Le Sénat abondait et rappelait les quatre pistes de refondation qui étaient pourtant sur la table du CNR sur le logement : un soutien aux maires bâtisseurs pour débloquer l’attribution des permis de construire. Depuis la suppression de la taxe d’habitation, les maires n’ont plus de recettes fiscales dynamiques leur garantissant une augmentation de leurs ressources en lien avec la croissance de la population et les constructions nouvelles. Une deuxième piste est la suppression ou tout du moins l’allègement de la réduction de loyer de solidarité qui pèse 1,3 milliard d’euros sur les capacités d’investissement des bailleurs sociaux auxquels le Gouvernement promet en revanche l’allongement de leur dette et une réduction temporaire de leur propre contribution au financement du logement social. La troisième est certainement le soutien à l’investissement locatif. La quatrième piste est bien d’agir pour débloquer le parcours résidentiel et plus particulièrement l’accès à la propriété, un « rêve français » légitime. Leur dénier ce droit, c’est les condamner à une forme de déclassement. Le Gouvernement n’agit qu’à la marge sur les conditions d’examen des crédits immobiliers ou le zonage du prêt à taux zéro et ne règle pas les nouvelles hésitations des Français à investir dans leur propre logement.
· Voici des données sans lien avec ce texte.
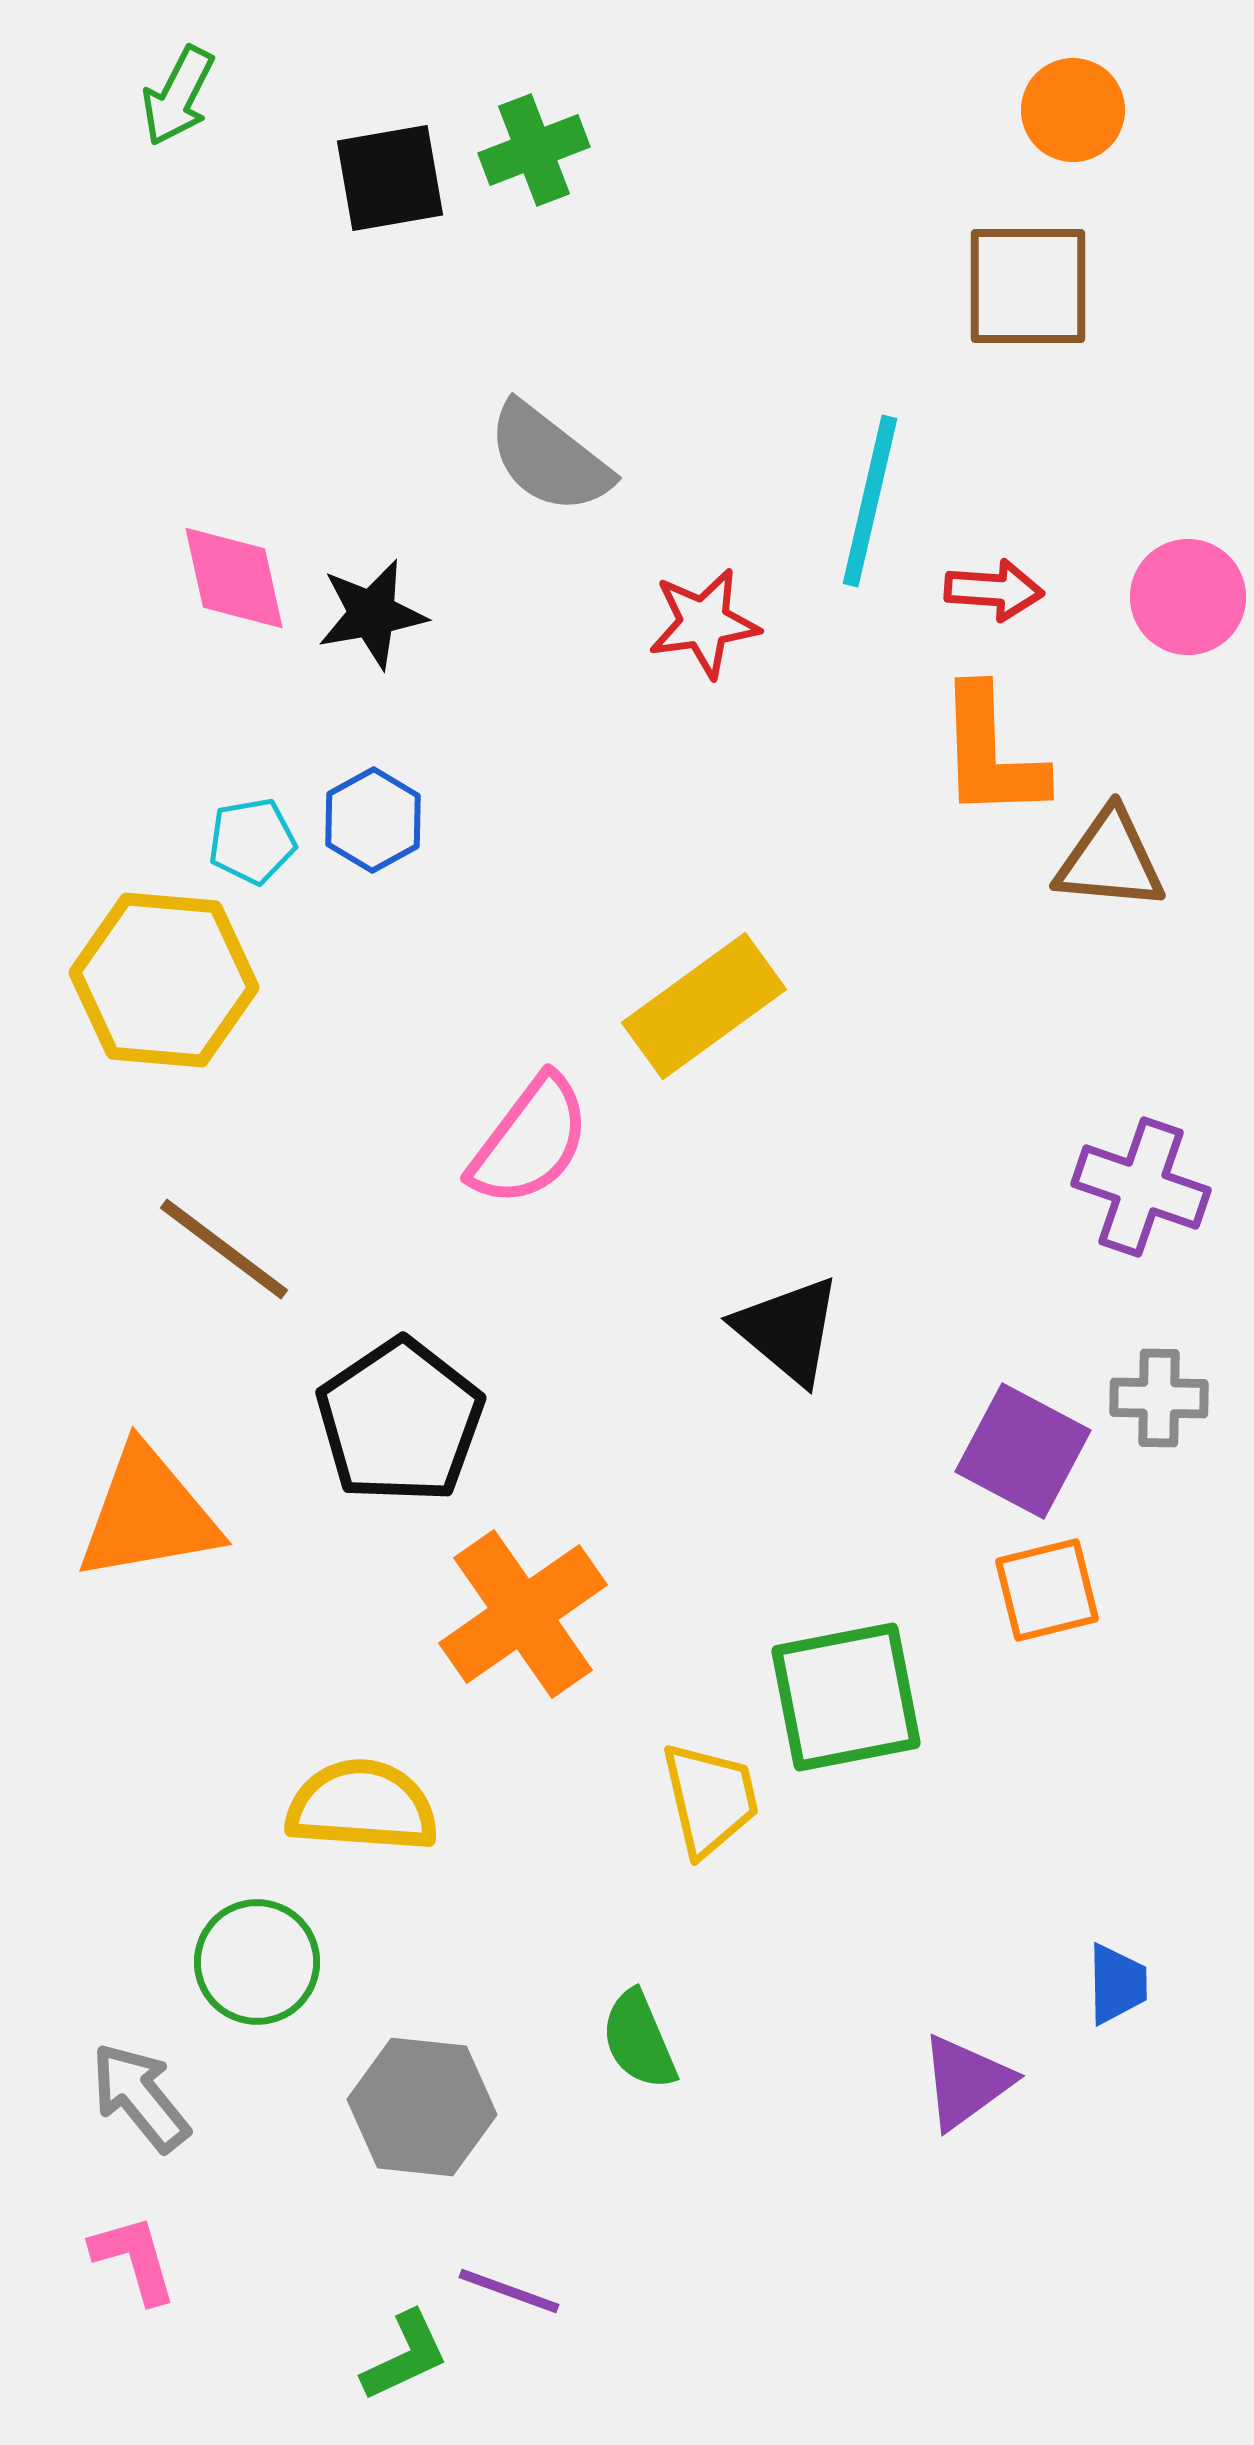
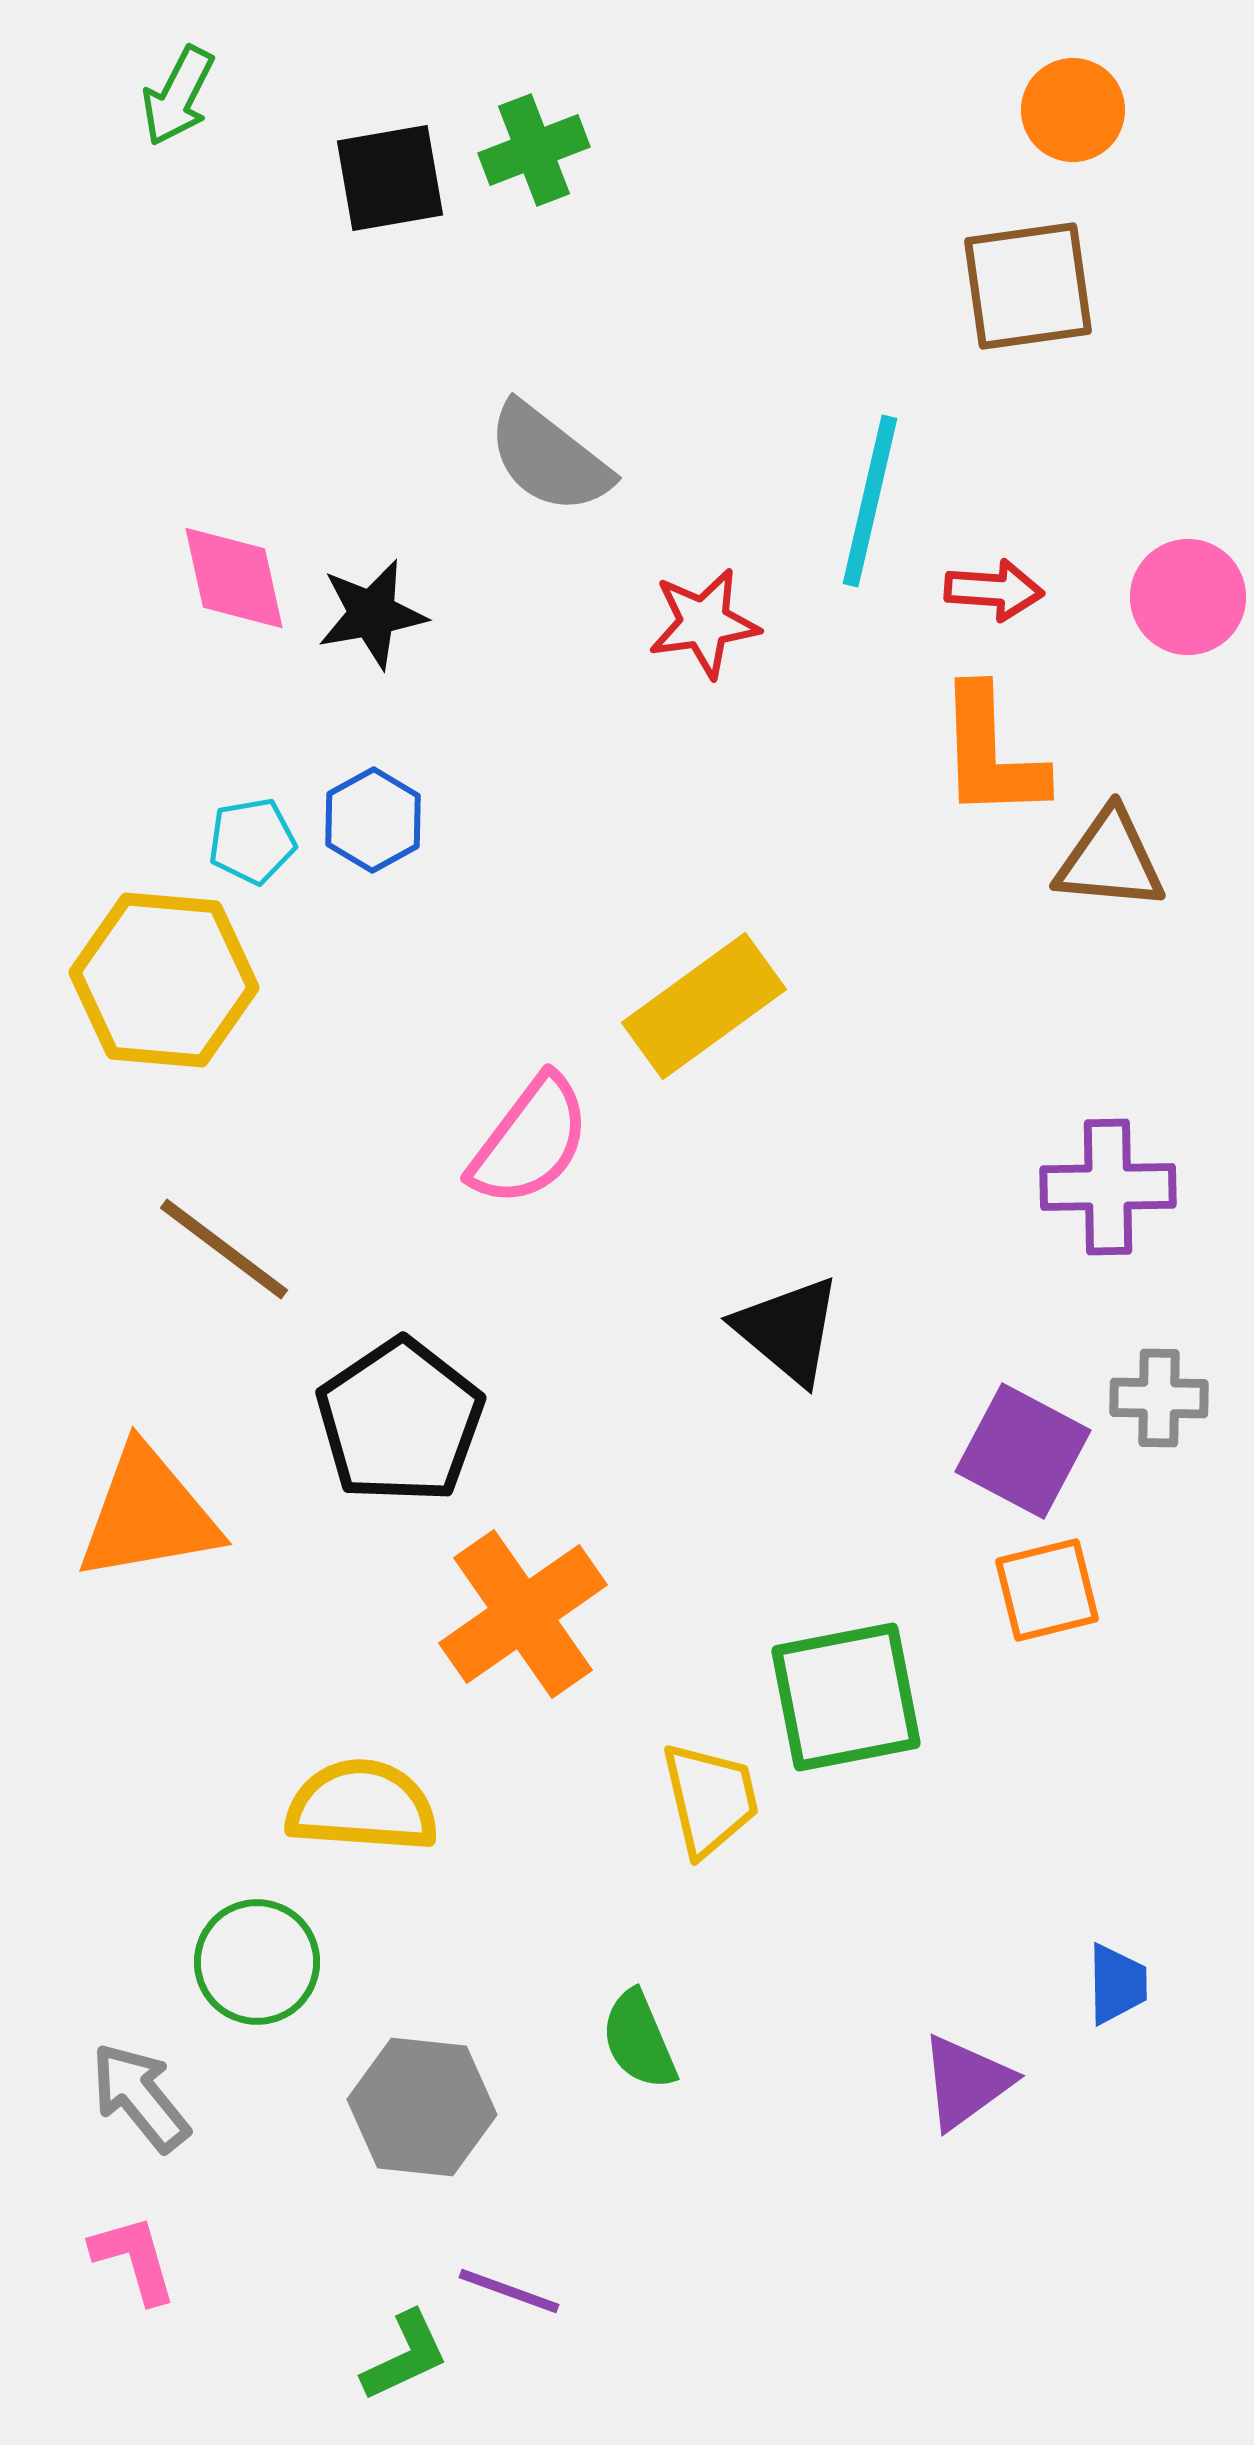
brown square: rotated 8 degrees counterclockwise
purple cross: moved 33 px left; rotated 20 degrees counterclockwise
Selon une étude de de l’ANIL, la Fédération nationale des agences d’urbanisme (FNAU) et l’observatoire des loyers : « sur les 30,2 millions de résidence principales, 58% sont occupées par leurs propriétaires et 40% par des locataires, soit 12,1 millions de logements locatifs, le parc locatif social totalisant 5,1 millions de logements, soit 17% de l’ensemble des résidences principales et le parc locatif privé, 7 millions, soit 23% de l’ensemble des résidences principales » L’écart se creuse entre le nombre de logements dont la construction a été autorisée, 483 000 en 2022, et le nombre de logements effectivement mis en chantier, 370 800 cette même année 2022. Et ce décrochage concerne autant le parc privé que le parc social. Dans le même temps, seuls 121 875 logements neufs ont été vendus en 2022. Et l’on comprend encore mieux l’ampleur du problème lorsque l’on sait que pour loger les Français, 500 000 logements devraient sortir de terre chaque année.
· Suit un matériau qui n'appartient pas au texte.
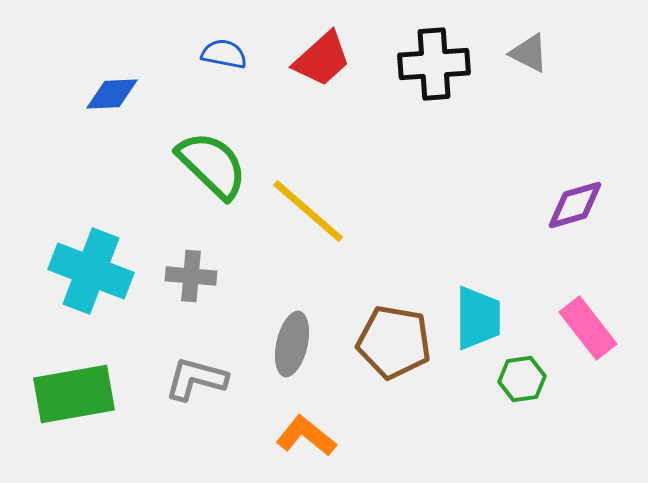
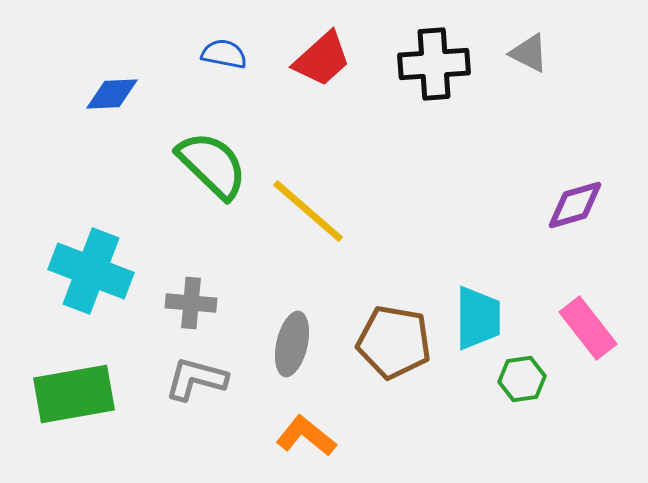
gray cross: moved 27 px down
Les explications de la crise sont multiples mais désormais bien connues : renchérissement du coût de la construction lié à l’augmentation du coût des matières premières, manque de main d’œuvre, et exigences de la REE2020 ; hausse du prix du foncier qu’implique la prise en compte du Zéro Artificialisation Nette (ZAN) des sols. Dans le même temps, pour lutter contre les passoires thermiques, bien au-delà des exigences européennes, la France a instauré un Diagnostic de performance énergétique (DP) assorti, le cas échéant, d’impossibilité de conserver le logement dans le parc locatif en l’absence de coûteux travaux. Ces DE font peser une véritable menace sur le parc locatif, privé comme social. Le nombre de logements vacants risque d’exploser et les loyers, de monter en flèche.